Set in the seamy world of the Russian sex slave trade, The Age of Terror is the harrowing story of Joe, a disillusioned young American expatriate and lapsed Catholic who searches for life's meaning in... This description may be from another edition of this product.

Customer Reviews

3 ratings

Misery loves company

A young man comes to Russia, becomes involved with a woman who makes her living in the white slavery business. Through her he meets her totally diabolical ganster partner, also an American expatriot. He also meets her 17 year old son, the entire meaning of her life, a secret which she keeps hidden from her evil partner. Our hero, God bless him, manipulates the situation so that her partner thinks she has betrayed him and he also learns about the existence of the son.
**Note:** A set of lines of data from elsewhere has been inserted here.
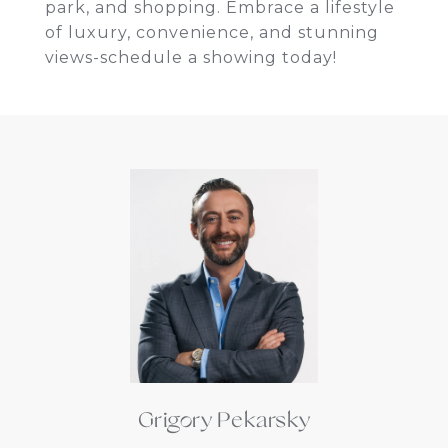
park, and shopping. Embrace a lifestyle
of luxury, convenience, and stunning
views-schedule a showing today!
Grigory Pekarsky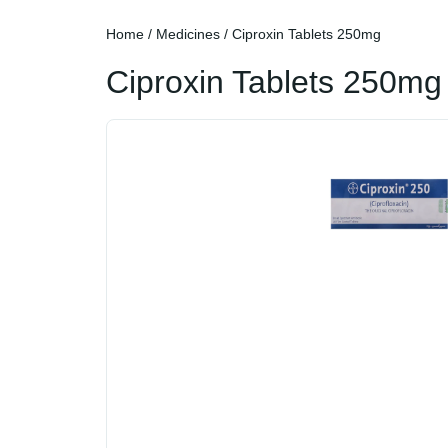
Home
/
Medicines
/ Ciproxin Tablets 250mg
Ciproxin Tablets 250mg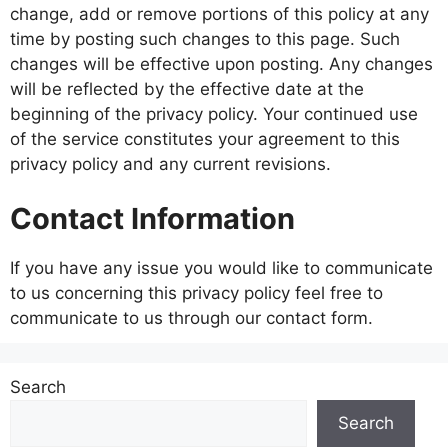
change, add or remove portions of this policy at any
time by posting such changes to this page. Such
changes will be effective upon posting. Any changes
will be reflected by the effective date at the
beginning of the privacy policy. Your continued use
of the service constitutes your agreement to this
privacy policy and any current revisions.
Contact Information
If you have any issue you would like to communicate
to us concerning this privacy policy feel free to
communicate to us through our contact form.
Search
Search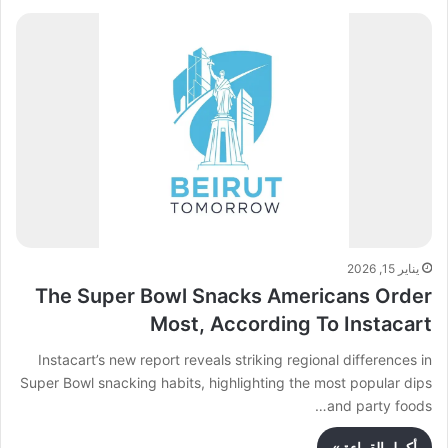
يناير 15, 2026
The Super Bowl Snacks Americans Order
Most, According To Instacart
Instacart’s new report reveals striking regional differences in
Super Bowl snacking habits, highlighting the most popular dips
and party foods…
أكمل القراءة »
Soon her son disappears into the white slavery void, which the reader is lead to believe is a living death. Our hero has now deprived this woman of the meaning in her life, she is now ready to be his partner in suicide. Beautifully written, this nightmare novel, hints at a spiritual vacuum within the young American. Somewhere deep inside he thinks that God ignores petty sins, and that only a vast and terrible betrayal will get God's attention. Like the hero in Paul Bowles' Let It Come Down, those without meaning in life are revealed to be the most dangerous type of humans. Greed or revene or lust pales in comparison to those who are filled with nothingness. Plante's hero seems to be escaping from a Christian nation, doubting all the lessons of his culture and childhood faith. Bowles's hero in comparison carrys a mask of normalcy even though he has broken ties with any social contract.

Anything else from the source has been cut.